Pero también, como en toda comedia, hay un costado triste. Recuérdese que Goethe dijo del alegre tullido Lichtenberg: "Dondequiera que hizo una broma había un dolor escondido". Marías se vuelve tierno y melancólico después de ser un implacable burlón para hablar de su madre muerta y de su hermano, que murió en edad tan tierna que todavía le duele. La compasión se extiende hasta los personajes, aunque a veces parecen seres creados por pocos amigos, como ese Ewart, que en México se convierte, Poe del pobre, en Edgar, antes de morir de una manera risible (o cómica), pero también muy misteriosa. Cf. una bala débil.
Acerca del estilo. En Negra espalda del tiempo (el título tan apto parece haberlo escrito Shakespeare para que Marías lo utilizara y de hecho es menos misterioso en inglés), Marías no usa el estilo que utilizó en Corazón tan blanco, que lo acerca a una versión española del tupido Henry James con sus vueltas y volutas. Ahora la frase siempre tiene una solución festiva y si hay un personaje notable que escribe sin comas, Marías usa la coma para separar las oraciones que por naturaleza debían llevar punto y tal vez punto y coma (que él detesta más que yo, pero los he usado en este artículo sólo como auxilio a la enumeración) y sus párrafos parecen caer en un estado de comas. Pero donde Sterne usaba el guión doble Marías usa la coma con igual efecto retórico, y en muchas ocasiones con comicidad bien pensada.
Se trata esta vez de una novela de aventuras en que las peripecias son creadas, descreídas y destruidas con una pasmosa facilidad.
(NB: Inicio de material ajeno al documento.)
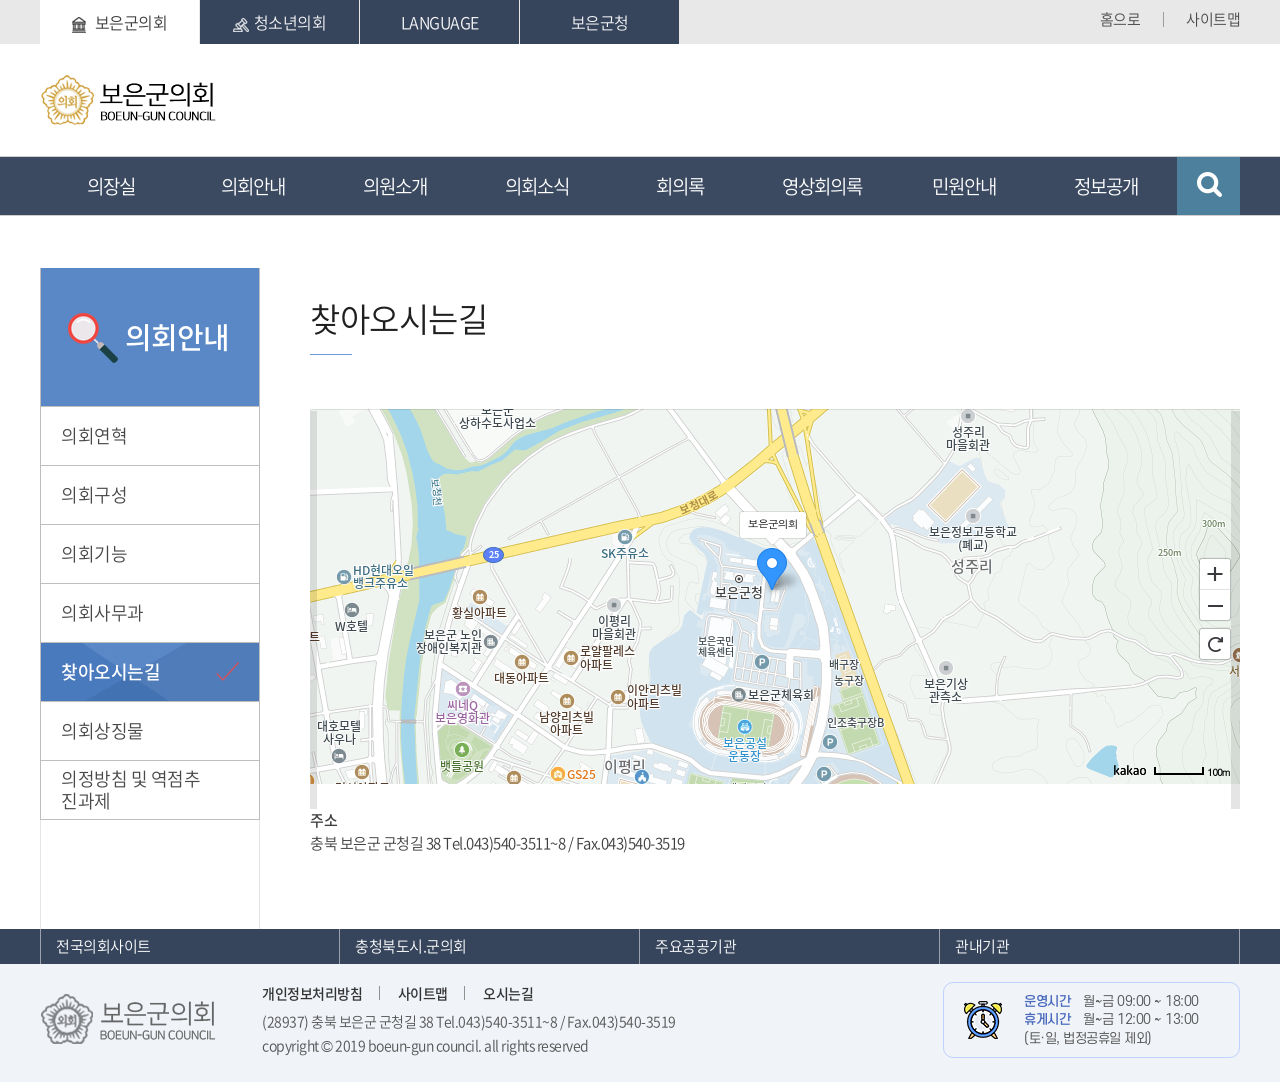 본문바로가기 (40, 0)
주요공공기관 (695, 946)
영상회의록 (822, 186)
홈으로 (1120, 19)
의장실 (111, 186)
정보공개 (1106, 186)
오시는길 (508, 993)
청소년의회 (280, 22)
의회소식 (537, 186)
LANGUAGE (440, 22)
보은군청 (600, 22)
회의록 (680, 186)
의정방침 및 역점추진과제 (130, 789)
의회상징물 (102, 730)
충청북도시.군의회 (411, 946)
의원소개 (395, 186)
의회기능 (94, 553)
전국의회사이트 (103, 946)
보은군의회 (119, 22)
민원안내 (964, 186)
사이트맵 (1213, 19)
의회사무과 (102, 612)
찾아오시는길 (110, 671)
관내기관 (982, 946)
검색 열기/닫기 (1208, 186)
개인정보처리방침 (312, 993)
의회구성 (94, 494)
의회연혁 (94, 435)
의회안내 (253, 186) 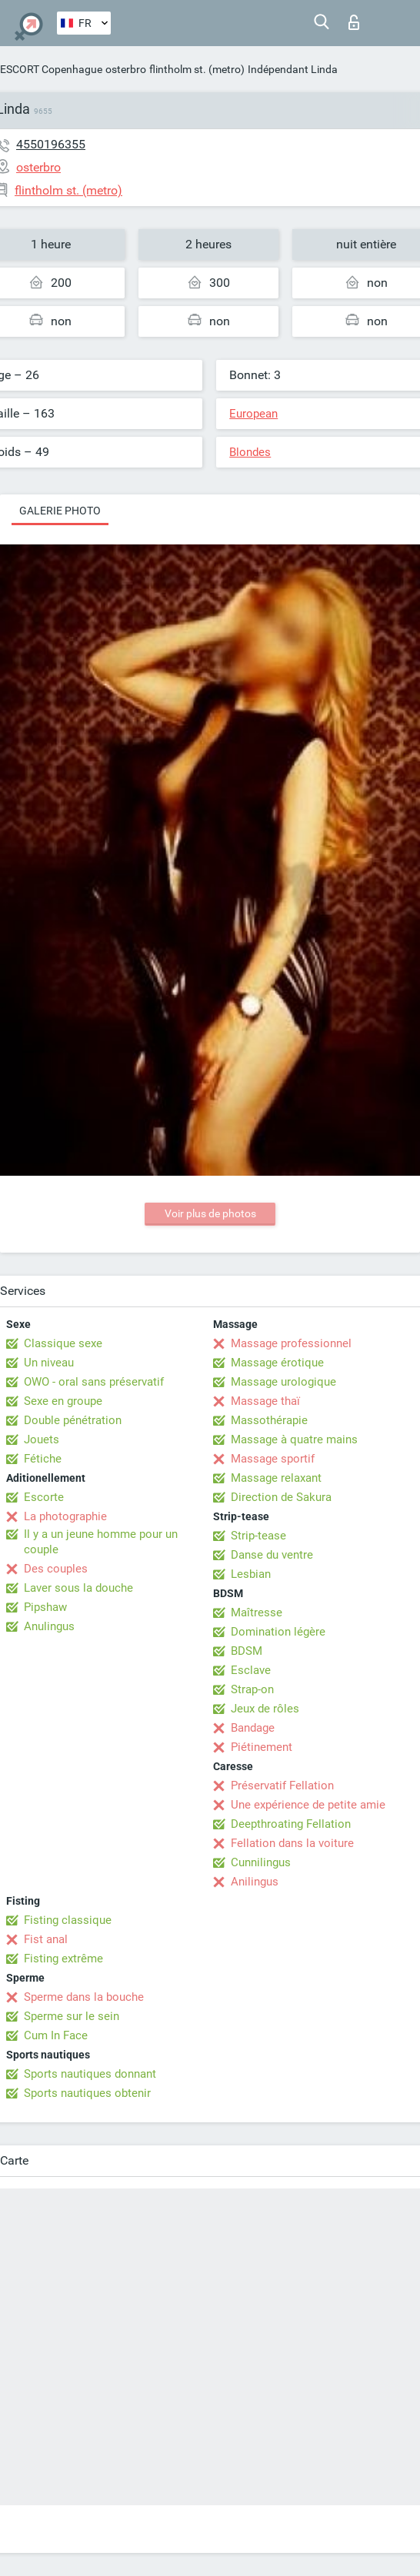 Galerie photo (60, 510)
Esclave (251, 1670)
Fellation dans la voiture (292, 1843)
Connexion (353, 22)
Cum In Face (56, 2035)
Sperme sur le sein (71, 2016)
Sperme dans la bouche (84, 1997)
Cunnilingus (261, 1862)
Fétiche (43, 1459)
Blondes (250, 452)
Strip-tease (258, 1536)
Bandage (253, 1728)
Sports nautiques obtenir (87, 2093)
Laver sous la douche (78, 1588)
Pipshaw (45, 1607)
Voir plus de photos (210, 1213)
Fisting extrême (63, 1958)
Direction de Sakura (281, 1497)
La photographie (65, 1516)
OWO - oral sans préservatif (94, 1382)
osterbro (125, 69)
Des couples (56, 1569)
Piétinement (261, 1747)
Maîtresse (256, 1612)
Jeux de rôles (265, 1709)
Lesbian (251, 1574)
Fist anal (46, 1939)
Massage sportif (273, 1459)
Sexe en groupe (63, 1401)
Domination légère (278, 1632)
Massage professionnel (291, 1343)
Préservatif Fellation (282, 1785)
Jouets (41, 1439)
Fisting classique (68, 1920)
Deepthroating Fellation (291, 1824)
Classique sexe (63, 1343)
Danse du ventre (272, 1555)
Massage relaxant (276, 1478)
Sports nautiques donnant (90, 2074)
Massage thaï (265, 1401)
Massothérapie (269, 1420)
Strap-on (252, 1689)
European (253, 414)
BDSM (246, 1651)
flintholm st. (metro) (197, 69)
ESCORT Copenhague (51, 69)
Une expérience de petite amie (308, 1805)
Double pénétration (73, 1420)
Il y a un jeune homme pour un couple (101, 1541)
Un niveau (49, 1363)
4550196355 (50, 144)
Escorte (44, 1497)
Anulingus (49, 1626)
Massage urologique (283, 1382)
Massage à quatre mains (294, 1439)
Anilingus (254, 1882)
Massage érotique (277, 1363) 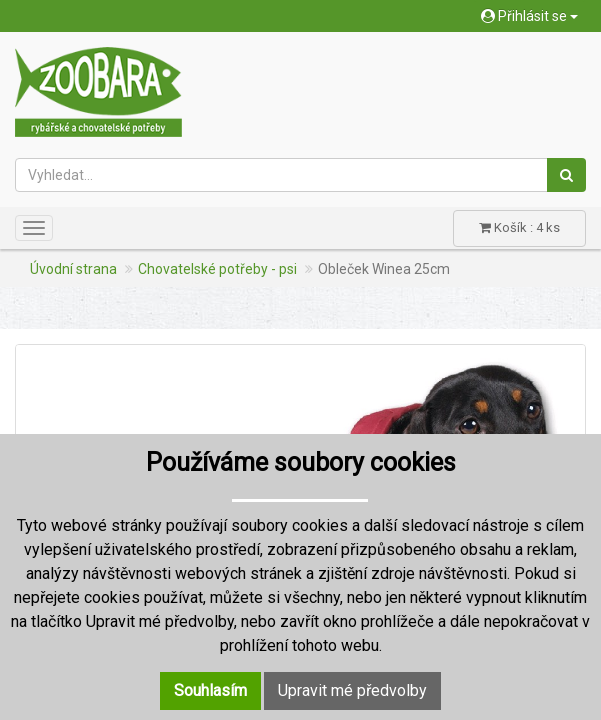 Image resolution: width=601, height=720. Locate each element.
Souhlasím (210, 690)
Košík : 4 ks (519, 227)
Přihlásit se (529, 16)
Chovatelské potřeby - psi (217, 269)
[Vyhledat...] (281, 175)
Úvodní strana (73, 269)
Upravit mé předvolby (352, 690) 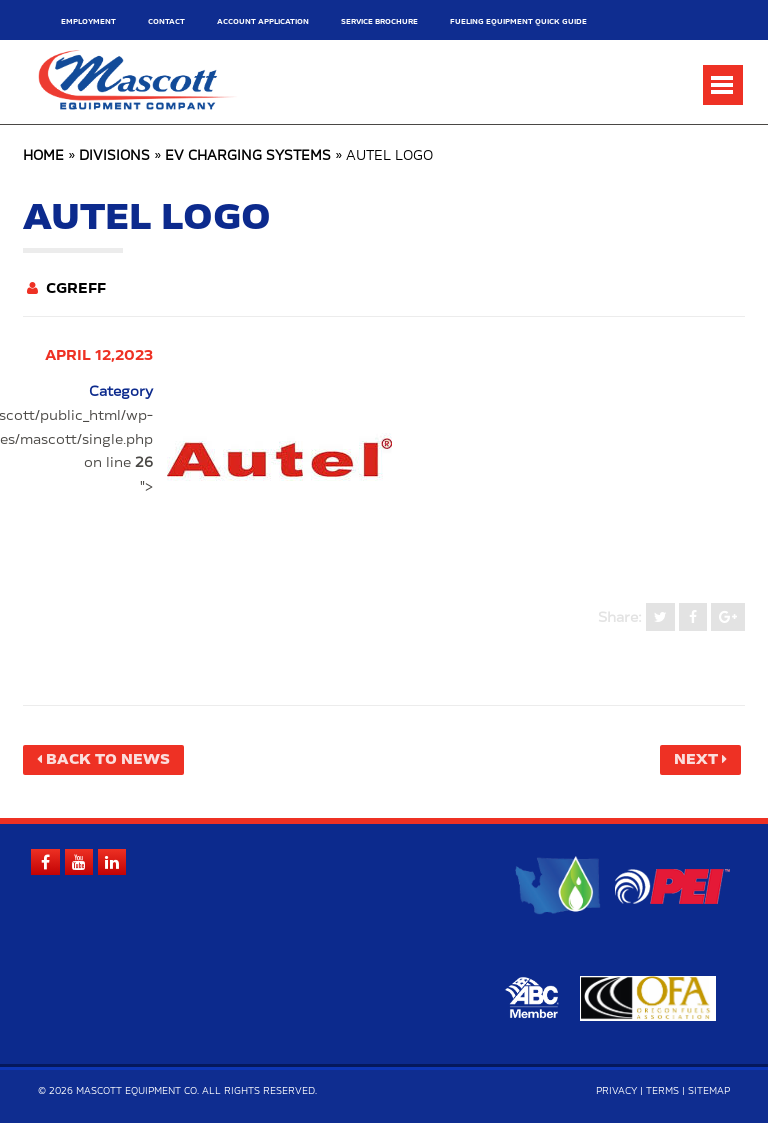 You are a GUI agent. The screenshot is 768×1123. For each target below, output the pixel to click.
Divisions (114, 156)
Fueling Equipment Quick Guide (518, 21)
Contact (166, 21)
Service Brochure (379, 21)
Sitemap (709, 1091)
Marías propone: "Les voy a contar un cuento", y cuenta varios, pero resulta que los cuentos son el contar. La narración es la aventura -y este libro es sus mil y una noches-. Los personajes de Marías van a la guerra y viajan a países exóticos (México para un inglés) a buscar la muerte, para encontrarla en escenarios que pudieran pertenecer al folclorismo de un travelogue para turistas desesperados. Al mismo tiempo es una narración en que el lenguaje se construye y reconstruye con lo que pudiera parecer una extrema facilidad. Así como Marías daba volteretas que complacían a Benet en la Gran Vía, ésta es una novela que disfrutaría Benet (que aparece y reaparece en el libro más vivo que nunca) al ver venir los saltos mortales sin red, pero con palabras, y gozar las cabriolas literarias que ejecuta Marías con aparente abandono. Pero el lector (o por lo menos este lector) sabe que es una hazaña deportiva en extremo difícil. Los desafío no a que se hagan volatineros, sino a que traten de construir una sola página de este libro admirable, que uno (o dos) quisiera haber escrito.